Souvenirs with photos of Sir George – who was Surveyor General of India from 1830 to 1843 – and the trigonometry formulae that he worked with, will be displayed for tourists. As per the proposal, replicas of instruments like the telescope and compensation bar that Sir George used will be displayed in the museum. There will be a laser show and a 15-minute documentary on Sir George’s life and contributions for tourists.

“Any matter related to Sir George Everest is of international importance because the mountain peak has been named after him. Our basic idea is to restore and develop that site, including his house, to just the way it was originally,” Tourism Minister Satpal Maharaj said.

Work at the site was started in January 2019, and was expected to be completed by June this year. But the Covid-19 pandemic and lockdown stalled progress in March, and work could resume only in July.

“The process of preparing the construction mixture and grinding of the raw material takes time. But the project will be completed very soon,” Minister Maharaj said.

Sir George was appointed Surveyor General of India in 1830, and in 1832-33, he bought Park Estate, Hathi Paon, where Park House had been built by one Colonel William Sampson Whish in 1829-30. Sir George turned the entire 600-acre estate into his home and laboratory. He shut down the estate in September 1843, after deciding to seek retirement and return to England.

A board put up at the site by the Uttarakhand government mentions its “decision to develop Park Estate as a tourism destination in the memory of Sir George Everest and his valuable contribution to India and the world at large”.

It underlines Sir George’s contribution to the Great Trigonometrical Survey of India, for whose section along the meridian arc from south India to the north to Nepal, a distance of 2400 km, he was largely responsible.
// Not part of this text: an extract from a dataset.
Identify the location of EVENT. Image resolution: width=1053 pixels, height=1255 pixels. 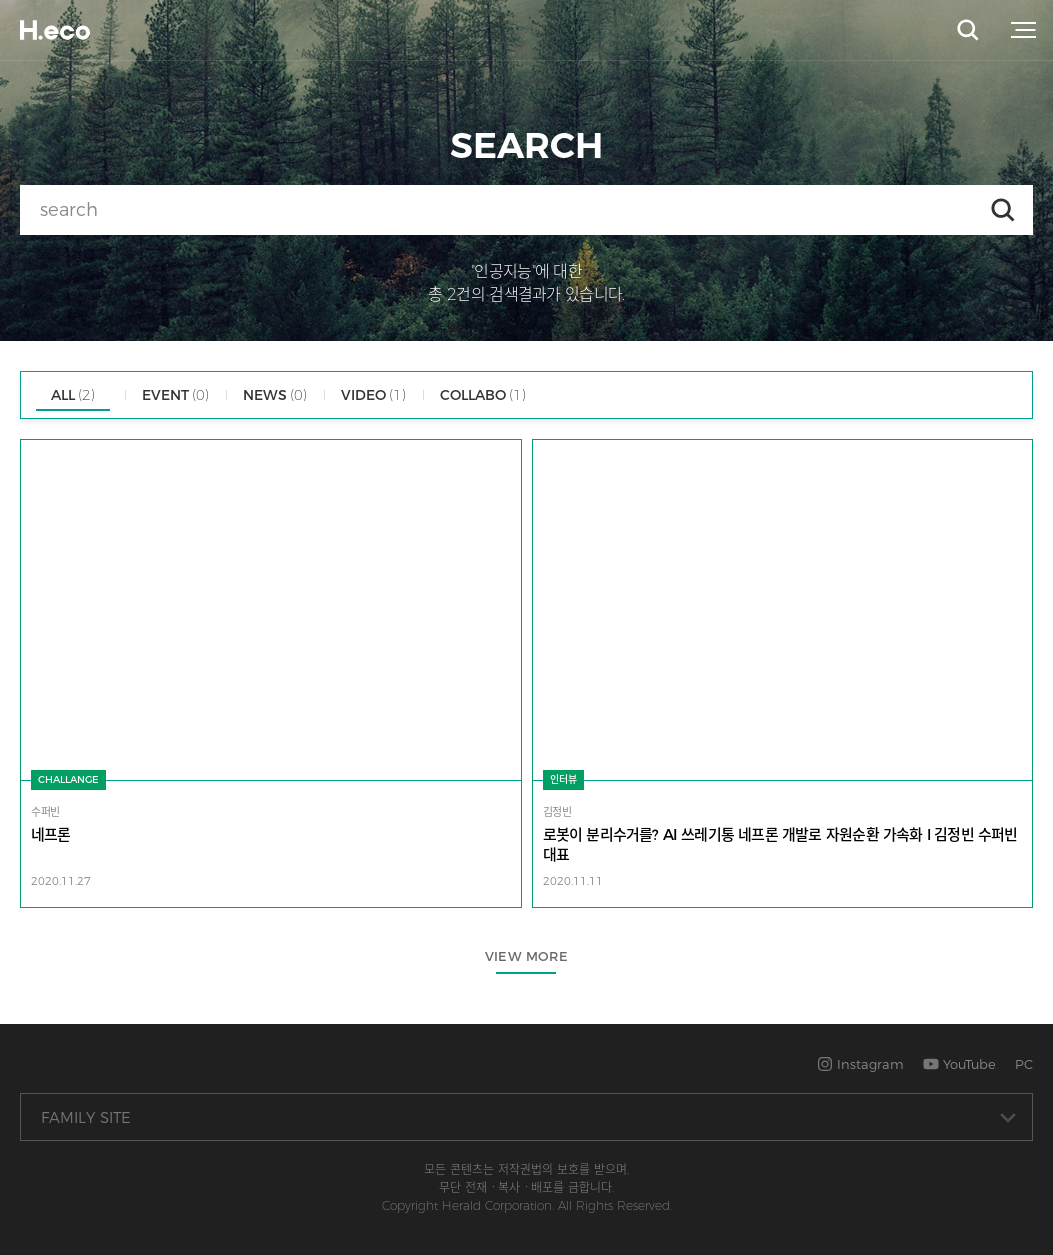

Mount Everest is in global news these days as Nepal and China have jointly certified its height to be 8,848.86 metres above sea level, 86 cm higher than what has been recognised as the height of the mountain since 1954.

Kuldeep Sharma, who is in charge of supervising the work at the site, said an approach road was first built so that instruments and construction material could be ferried. The plaster and brick work of the building was damaged, and walls had been defaced with graffiti, Sharma said.